With the holidays and the football that follows, it's a good time to be selling televisions, especially with the technological boom the industry is seeing. And plummeting prices are bringing consumers in.
"In the electronics business, nearly always, the prices come down," said Gene Joyce, owner of Audio Video. "They seldom go up. And certainly with high definition and any type of technology as far as plasma, DLP, LCD or CRT, all of it has come down in price significantly."
But don't worry if you're lost in the acronyms. Most people who visit Audio Video and other stores don't really go in knowing exactly what they want.
What buyers do know is that prices are lower, high definition is more prevalent, and new TVs provide better quality. With those factors, experts are predicting double the digital TV sales in 2005.

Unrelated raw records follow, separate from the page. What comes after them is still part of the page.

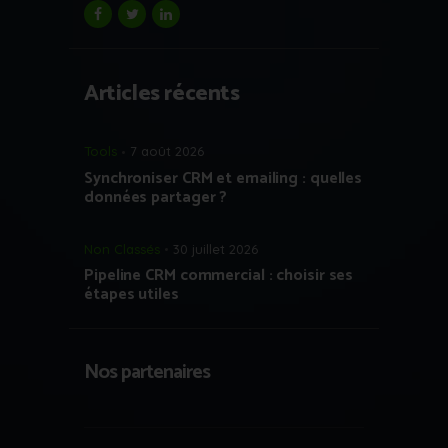
Articles récents
Tools
7 août 2026
Synchroniser CRM et emailing : quelles
données partager ?
Non Classés
30 juillet 2026
Pipeline CRM commercial : choisir ses
étapes utiles
Nos partenaires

So what's the sales pitch?
"The first thing we're going to find out is where it's going to be used," said Joyce, "how frequently they're going to use it, and also a budget certainly, because that would dictate some of the choices."
Here's a list of questions you, the consumer, should have:
- Is the set I'm looking to buy HD ready? Of course, just because you have an HD set doesn't mean you get HD channels. Go through your cable or satellite provider for that.
- What kind of technology does the set use? Insert an acronym here.
- What is the reliability of the set? This is especially important with all the different brands out there.
- Finally, a seldom asked question: Will what I'm looking at fit in my house? Most old furniture doesn't hold the big new sets.